*What is expected:* The records that follow must be transcribed in full, without any change.

Dataset records section start

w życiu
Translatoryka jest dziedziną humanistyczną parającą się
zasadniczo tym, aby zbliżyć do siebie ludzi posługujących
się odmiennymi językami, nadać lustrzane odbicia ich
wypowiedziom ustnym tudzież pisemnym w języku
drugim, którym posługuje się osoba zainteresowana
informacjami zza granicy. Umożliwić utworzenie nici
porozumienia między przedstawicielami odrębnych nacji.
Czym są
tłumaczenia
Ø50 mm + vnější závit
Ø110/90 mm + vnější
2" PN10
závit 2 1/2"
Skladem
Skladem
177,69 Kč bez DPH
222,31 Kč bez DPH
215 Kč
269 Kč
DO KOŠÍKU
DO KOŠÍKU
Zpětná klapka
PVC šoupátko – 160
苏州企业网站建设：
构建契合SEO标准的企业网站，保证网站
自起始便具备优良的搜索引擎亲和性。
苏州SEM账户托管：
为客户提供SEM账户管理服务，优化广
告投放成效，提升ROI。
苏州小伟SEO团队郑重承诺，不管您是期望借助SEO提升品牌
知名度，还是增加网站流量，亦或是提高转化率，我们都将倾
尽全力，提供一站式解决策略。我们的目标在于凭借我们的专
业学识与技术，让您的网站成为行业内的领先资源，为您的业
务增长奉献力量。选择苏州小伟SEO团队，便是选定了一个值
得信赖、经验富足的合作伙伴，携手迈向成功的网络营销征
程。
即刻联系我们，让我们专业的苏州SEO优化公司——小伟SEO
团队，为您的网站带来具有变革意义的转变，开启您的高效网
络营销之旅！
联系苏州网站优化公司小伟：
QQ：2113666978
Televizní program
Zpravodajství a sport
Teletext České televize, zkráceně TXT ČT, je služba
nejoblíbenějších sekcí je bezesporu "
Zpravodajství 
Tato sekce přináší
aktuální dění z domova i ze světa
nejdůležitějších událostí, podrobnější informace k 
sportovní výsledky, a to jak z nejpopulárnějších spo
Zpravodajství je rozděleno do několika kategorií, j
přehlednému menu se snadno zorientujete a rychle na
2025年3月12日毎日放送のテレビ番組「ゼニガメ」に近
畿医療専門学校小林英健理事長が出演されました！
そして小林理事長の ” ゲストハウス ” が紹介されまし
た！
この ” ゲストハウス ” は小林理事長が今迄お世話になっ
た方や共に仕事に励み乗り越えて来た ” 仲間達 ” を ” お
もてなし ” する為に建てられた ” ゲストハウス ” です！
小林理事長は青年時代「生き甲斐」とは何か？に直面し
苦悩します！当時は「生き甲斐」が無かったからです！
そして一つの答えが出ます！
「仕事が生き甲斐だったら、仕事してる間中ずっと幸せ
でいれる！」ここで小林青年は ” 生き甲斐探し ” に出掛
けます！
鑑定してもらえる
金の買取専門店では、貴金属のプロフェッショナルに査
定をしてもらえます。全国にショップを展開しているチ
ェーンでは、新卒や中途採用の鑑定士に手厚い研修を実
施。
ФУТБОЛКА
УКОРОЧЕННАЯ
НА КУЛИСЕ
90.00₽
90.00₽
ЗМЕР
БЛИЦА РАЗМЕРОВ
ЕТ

Dataset records section end

*Completed exercise:*
w życiu
Translatoryka jest dziedziną humanistyczną parającą się
zasadniczo tym, aby zbliżyć do siebie ludzi posługujących
się odmiennymi językami, nadać lustrzane odbicia ich
wypowiedziom ustnym tudzież pisemnym w języku
drugim, którym posługuje się osoba zainteresowana
informacjami zza granicy. Umożliwić utworzenie nici
porozumienia między przedstawicielami odrębnych nacji.
Czym są
tłumaczenia
Ø50 mm + vnější závit
Ø110/90 mm + vnější
2" PN10
závit 2 1/2"
Skladem
Skladem
177,69 Kč bez DPH
222,31 Kč bez DPH
215 Kč
269 Kč
DO KOŠÍKU
DO KOŠÍKU
Zpětná klapka
PVC šoupátko – 160
苏州企业网站建设：
构建契合SEO标准的企业网站，保证网站
自起始便具备优良的搜索引擎亲和性。
苏州SEM账户托管：
为客户提供SEM账户管理服务，优化广
告投放成效，提升ROI。
苏州小伟SEO团队郑重承诺，不管您是期望借助SEO提升品牌
知名度，还是增加网站流量，亦或是提高转化率，我们都将倾
尽全力，提供一站式解决策略。我们的目标在于凭借我们的专
业学识与技术，让您的网站成为行业内的领先资源，为您的业
务增长奉献力量。选择苏州小伟SEO团队，便是选定了一个值
得信赖、经验富足的合作伙伴，携手迈向成功的网络营销征
程。
即刻联系我们，让我们专业的苏州SEO优化公司——小伟SEO
团队，为您的网站带来具有变革意义的转变，开启您的高效网
络营销之旅！
联系苏州网站优化公司小伟：
QQ：2113666978
Televizní program
Zpravodajství a sport
Teletext České televize, zkráceně TXT ČT, je služba
nejoblíbenějších sekcí je bezesporu "
Zpravodajství 
Tato sekce přináší
aktuální dění z domova i ze světa
nejdůležitějších událostí, podrobnější informace k 
sportovní výsledky, a to jak z nejpopulárnějších spo
Zpravodajství je rozděleno do několika kategorií, j
přehlednému menu se snadno zorientujete a rychle na
2025年3月12日毎日放送のテレビ番組「ゼニガメ」に近
畿医療専門学校小林英健理事長が出演されました！
そして小林理事長の ” ゲストハウス ” が紹介されまし
た！
この ” ゲストハウス ” は小林理事長が今迄お世話になっ
た方や共に仕事に励み乗り越えて来た ” 仲間達 ” を ” お
もてなし ” する為に建てられた ” ゲストハウス ” です！
小林理事長は青年時代「生き甲斐」とは何か？に直面し
苦悩します！当時は「生き甲斐」が無かったからです！
そして一つの答えが出ます！
「仕事が生き甲斐だったら、仕事してる間中ずっと幸せ
でいれる！」ここで小林青年は ” 生き甲斐探し ” に出掛
けます！
鑑定してもらえる
金の買取専門店では、貴金属のプロフェッショナルに査
定をしてもらえます。全国にショップを展開しているチ
ェーンでは、新卒や中途採用の鑑定士に手厚い研修を実
施。
ФУТБОЛКА
УКОРОЧЕННАЯ
НА КУЛИСЕ
90.00₽
90.00₽
ЗМЕР
БЛИЦА РАЗМЕРОВ
ЕТ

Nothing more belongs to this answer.